Learn how to read your dog. If it does not appreciate being given affection as a positive reinforcer, it would get bored of training quickly and lose motivation. Common positive reinforcement come in the form of food, toys and affection.
Giving these things to your dog without having to work for it, will devalue the reinforcements. Also, leaving it out all the time also means that the dog would have access to it on it’s terms and not yours. Therefore, if a type of positive reinforcement does not seem to work for your dog, try making it scarce to increase the value. Like us, dogs tend to value things when it has to be earned or it is scarce in nature.
On the flip side, saying NO to your dog is not necessarily a bad thing. Imagine going through your entire life and never being told no for undesirable behaviours. Dogs (just like humans) are opportunistic and will test the boundaries whenever they are given inconsistent messages.
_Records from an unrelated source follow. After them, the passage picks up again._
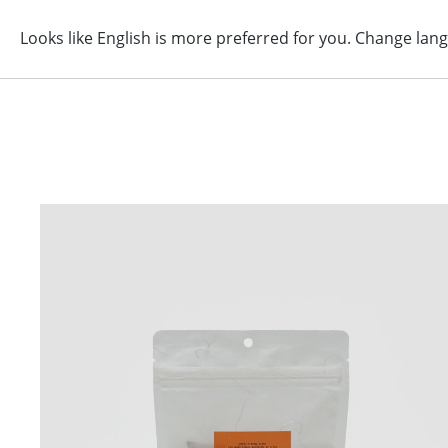
コ
ン
テ
ン
Womens
Mens
Jewelry
Home
Gift Idea
Journal
ツ
に
ス
キ
ッ
プ
す
る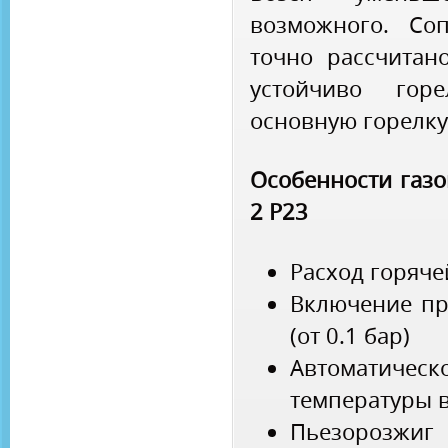
возможного. Со
точно рассчитан
устойчиво го
основную горелку
Особенности газо
2 P23
Расход горяче
Включение пр
(от 0.1 бар)
Автоматич
температуры 
Пьезорозжиг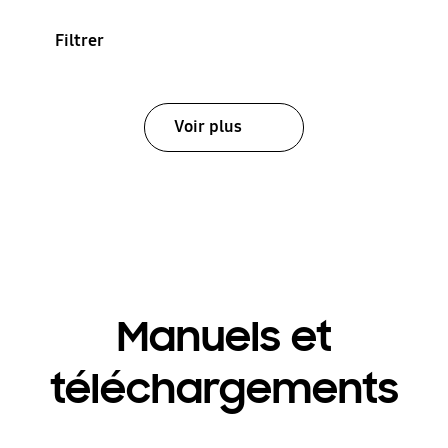
Filtrer
Voir plus
Manuels et
téléchargements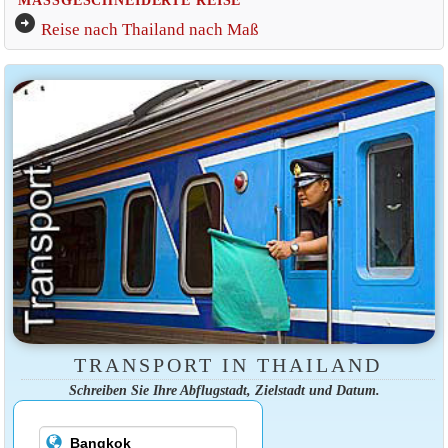
arrow_circle_right
Reise nach Thailand nach Maß
TRANSPORT IN THAILAND
Schreiben Sie Ihre Abflugstadt, Zielstadt und Datum.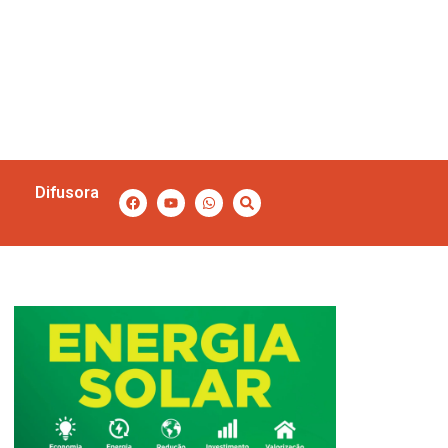
Difusora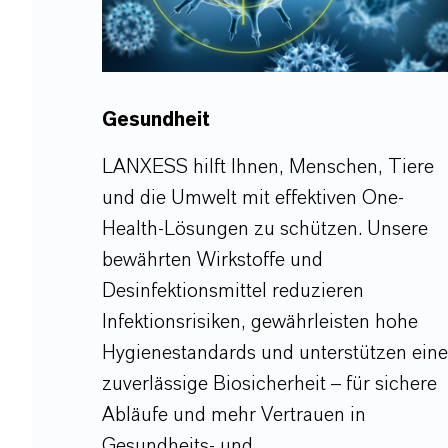
Gesundheit
LANXESS hilft Ihnen, Menschen, Tiere
und die Umwelt mit effektiven One-
Health-Lösungen zu schützen. Unsere
bewährten Wirkstoffe und
Desinfektionsmittel reduzieren
Infektionsrisiken, gewährleisten hohe
Hygienestandards und unterstützen eine
zuverlässige Biosicherheit – für sichere
Abläufe und mehr Vertrauen in
Gesundheits- und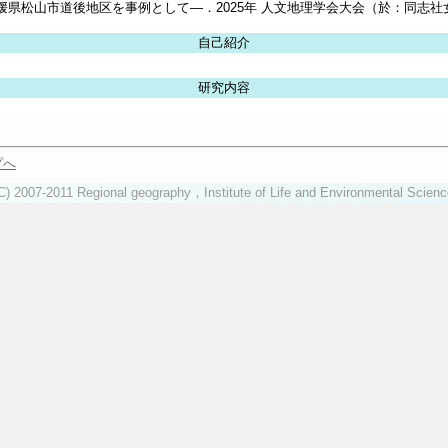
媛県松山市道後地区を事例として―．2025年 人文地理学会大会（於：同志社
自己紹介
研究内容
プへ
(C) 2007-2011 Regional geography，Institute of Life and Environmental Scienc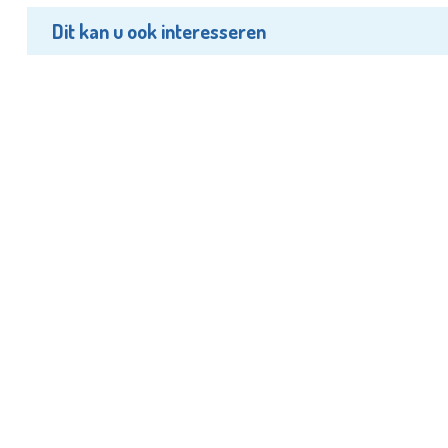
Dit kan u ook interesseren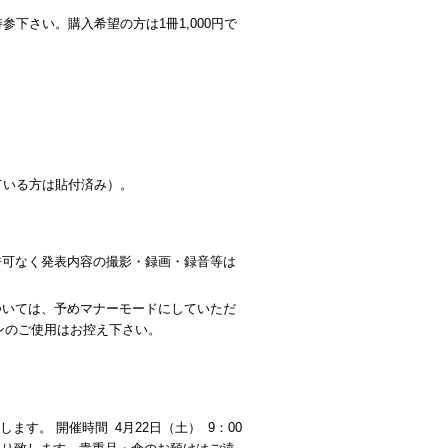
下さい。購入希望の方は1冊1,000円で
ている方は貼付済み）。
許可なく発表内容の撮影・録画・録音等は
ついては、予めマナーモードにしていただ
ンのご使用はお控え下さい。
す。 開催時間 4月22日（土） 9：00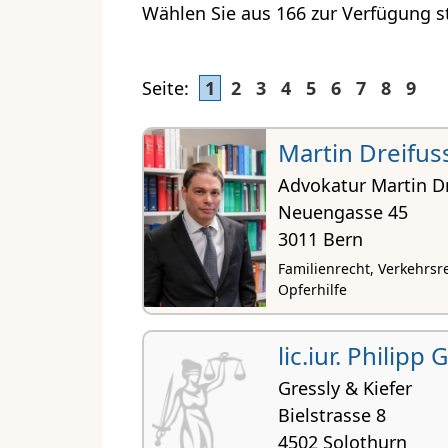
Wählen Sie aus 166 zur Verfügung s
Seite:
1
2
3
4
5
6
7
8
9
Martin Dreifus
Advokatur Martin Dr
Neuengasse 45
3011 Bern
Familienrecht, Verkehrsre
Opferhilfe
lic.iur. Philipp 
Gressly & Kiefer
Bielstrasse 8
4502 Solothurn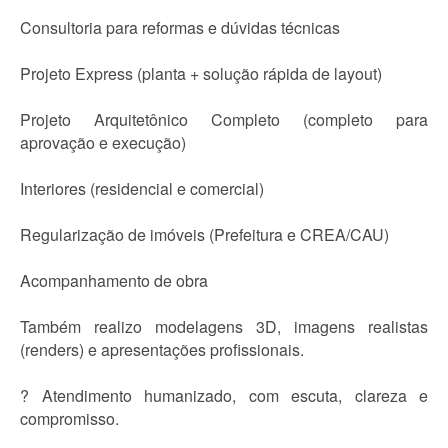
Consultoria para reformas e dúvidas técnicas
Projeto Express (planta + solução rápida de layout)
Projeto Arquitetônico Completo (completo para
aprovação e execução)
Interiores (residencial e comercial)
Regularização de imóveis (Prefeitura e CREA/CAU)
Acompanhamento de obra
Também realizo modelagens 3D, imagens realistas
(renders) e apresentações profissionais.
? Atendimento humanizado, com escuta, clareza e
compromisso.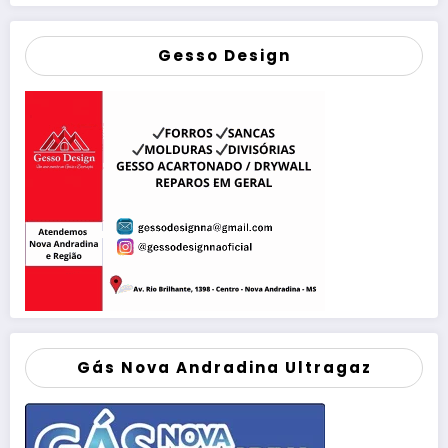
Gesso Design
Gás Nova Andradina Ultragaz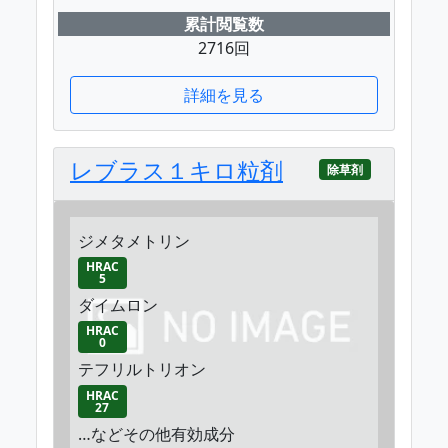
累計閲覧数
2716回
詳細を見る
レブラス１キロ粒剤
除草剤
ジメタメトリン
HRAC
5
ダイムロン
HRAC
0
テフリルトリオン
HRAC
27
…などその他有効成分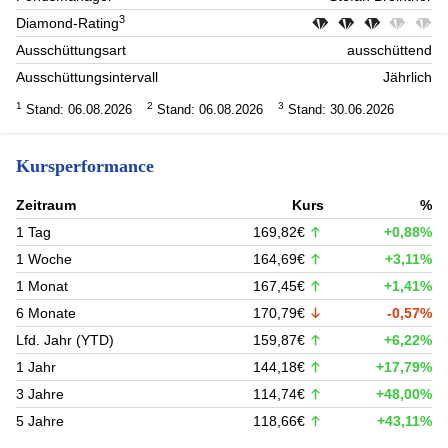
3
Diamond-Rating
Ausschüttungsart
ausschüttend
Ausschüttungsintervall
Jährlich
1
2
3
Stand: 06.08.2026
Stand: 06.08.2026
Stand: 30.06.2026
Kursperformance
Zeitraum
Kurs
%
1 Tag
169,82€
+0,88%
1 Woche
164,69€
+3,11%
1 Monat
167,45€
+1,41%
6 Monate
170,79€
-0,57%
Lfd. Jahr (YTD)
159,87€
+6,22%
1 Jahr
144,18€
+17,79%
3 Jahre
114,74€
+48,00%
5 Jahre
118,66€
+43,11%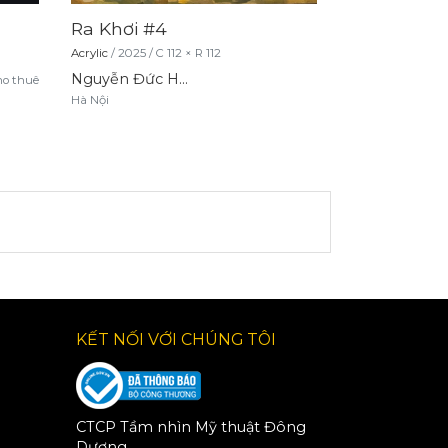
Ra Khơi #4
Ra Khơi #3
Acrylic
/
2025
/
C
112
× R
112
Acrylic
/
2025
/
C
Nguyễn Đức Hạnh
o thuê
Hà Nội
Hà Nội
KẾT NỐI VỚI CHÚNG TÔI
CTCP Tầm nhìn Mỹ thuật Đông
Dương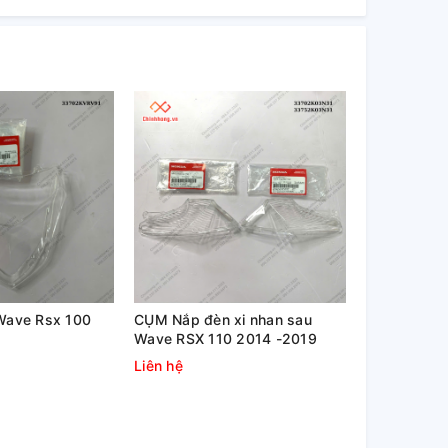
Wave Rsx 100
CỤM Nắp đèn xi nhan sau
Wave RSX 110 2014 -2019
Liên hệ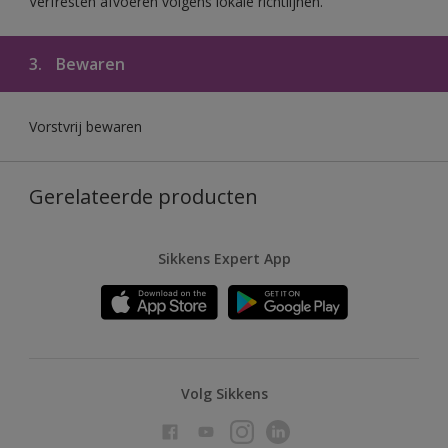
Verfresten afvoeren volgens lokale richtlijnen.
3.
Bewaren
Vorstvrij bewaren
Gerelateerde producten
Sikkens Expert App
Volg Sikkens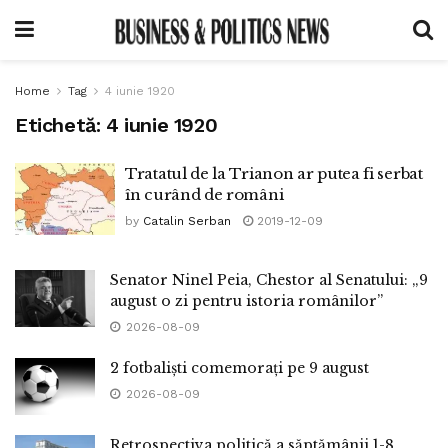
Home
Tag
4 iunie 1920
Etichetă:
4 iunie 1920
Tratatul de la Trianon ar putea fi serbat
în curând de români
by
Catalin Serban
2019-12-09
Senator Ninel Peia, Chestor al Senatului: „9
august o zi pentru istoria românilor”
2026-08-09
2 fotbaliști comemorați pe 9 august
2026-08-09
Retrospectiva politică a săptămânii 1-8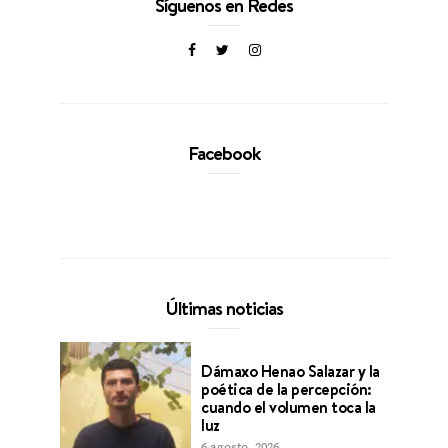
Síguenos en Redes
Facebook
Últimas noticias
Dámaxo Henao Salazar y la
poética de la percepción:
cuando el volumen toca la
luz
6 agosto, 2026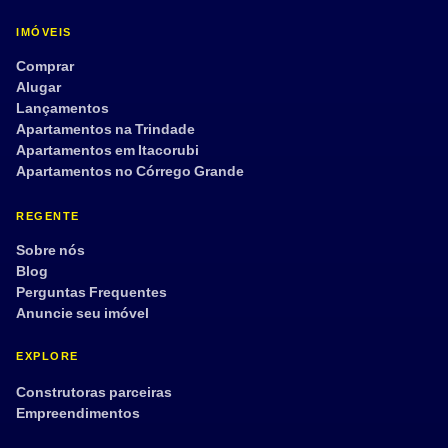
IMÓVEIS
Comprar
Alugar
Lançamentos
Apartamentos na Trindade
Apartamentos em Itacorubi
Apartamentos no Córrego Grande
REGENTE
Sobre nós
Blog
Perguntas Frequentes
Anuncie seu imóvel
EXPLORE
Construtoras parceiras
Empreendimentos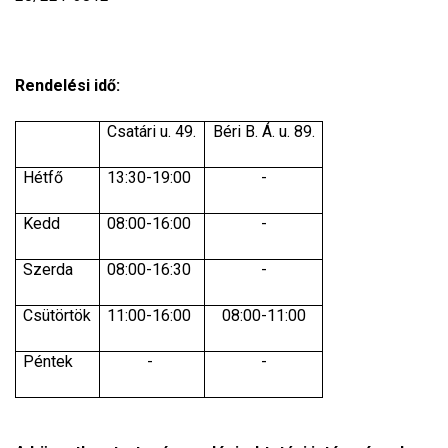
Rendelési idő:
Csatári u. 49.
Béri B. Á. u. 89.
Hétfő
13:30-19:00
-
Kedd
08:00-16:00
-
Szerda
08:00-16:30
-
Csütörtök
11:00-16:00
08:00-11:00
Péntek
-
-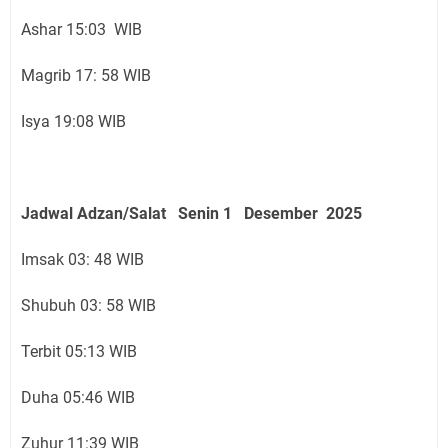
Ashar 15:03 WIB
Magrib 17: 58 WIB
Isya 19:08 WIB
Jadwal Adzan/Salat Senin 1 Desember
2025
Imsak 03: 48 WIB
Shubuh 03: 58 WIB
Terbit 05:13 WIB
Duha 05:46 WIB
Zuhur 11:39 WIB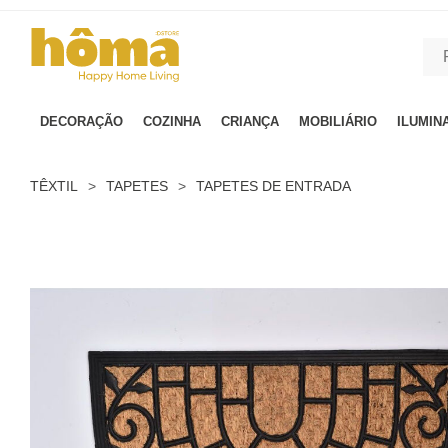
GTM-MFRK69Z true
DECORAÇÃO
COZINHA
CRIANÇA
MOBILIÁRIO
ILUMIN
TÊXTIL
>
TAPETES
>
TAPETES DE ENTRADA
Negative consequences will also need to matter. If you are constantly talking to your dog and telling it off verbally does not seem to have an effect, the dog is never going to learn that it is being told off for an unwanted behaviour. It is like how we tend to ignore someone that has been nagging us for weeks!
Akin it to speeding whilst drink driving, but the consequence is a measly $10 fine for the offence. You are quite likely to repeat that irresponsible and undesirable behaviour due to the lack of consequences. However, if the consequence was jail time and a revoked driving license for the offence, it is quite likely that you will vow not to repeat this unsavory behaviour. Why? Because the latter consequence was effective enough to ensure that you understood that it was wrong, and there are consequences for not playing by the rule book.
Every dog is different and will respond differently to various methods. Even at different stages of it's life and learning stages, learning methodologies for a dog can change. Be flexible with the methods you use, and as long as it’s effective, your dog would start to understand what is expected of it.
If you are ever in doubt or confused about the different methods, hire a professional dog trainer or dog behaviourist to advise what may work best for you and your dog.